PROVIDED RECORDS:
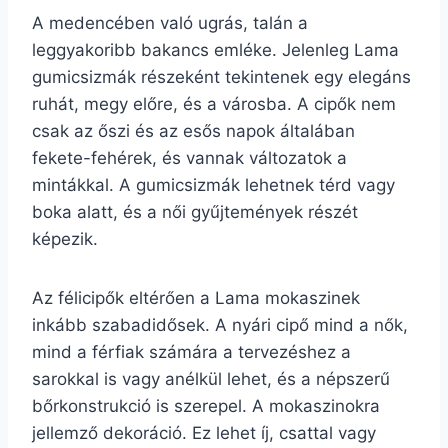
A medencében való ugrás, talán a
leggyakoribb bakancs emléke. Jelenleg Lama
gumicsizmák részeként tekintenek egy elegáns
ruhát, megy előre, és a városba. A cipők nem
csak az őszi és az esős napok általában
fekete-fehérek, és vannak változatok a
mintákkal. A gumicsizmák lehetnek térd vagy
boka alatt, és a női gyűjtemények részét
képezik.
Az félicipők eltérően a Lama mokaszinek
inkább szabadidősek. A nyári cipő mind a nők,
mind a férfiak számára a tervezéshez a
sarokkal is vagy anélkül lehet, és a népszerű
bőrkonstrukció is szerepel. A mokaszinokra
jellemző dekoráció. Ez lehet íj, csattal vagy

WHAT IS BEING ASKED:
When a line in the material includes the word "mind", copy it out.

EXERCISE SOLUTION:
inkább szabadidősek. A nyári cipő mind a nők,
mind a férfiak számára a tervezéshez a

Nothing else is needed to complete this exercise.